Action item: Write out the lines of the records from the one containing "Antirid sa masažerom" to the very last, keeping each exactly as it is.

-=-=-

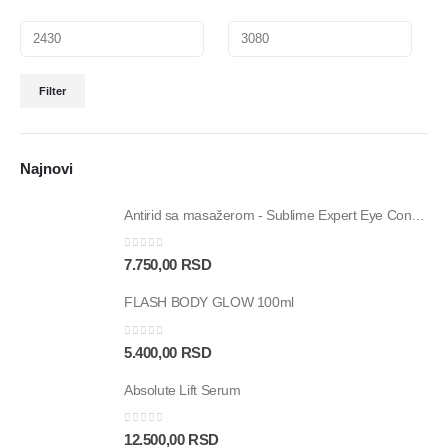
Filter
Najnovi
Antirid sa masažerom - Sublime Expert Eye Contour – 15ml
0
out of 5
7.750,00
RSD
FLASH BODY GLOW 100ml
0
out of 5
5.400,00
RSD
Absolute Lift Serum
0
out of 5
12.500,00
RSD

-=-=-

Solution to this task:
Antirid sa masažerom - Sublime Expert Eye Contour – 15ml
0
out of 5
7.750,00
RSD
FLASH BODY GLOW 100ml
0
out of 5
5.400,00
RSD
Absolute Lift Serum
0
out of 5
12.500,00
RSD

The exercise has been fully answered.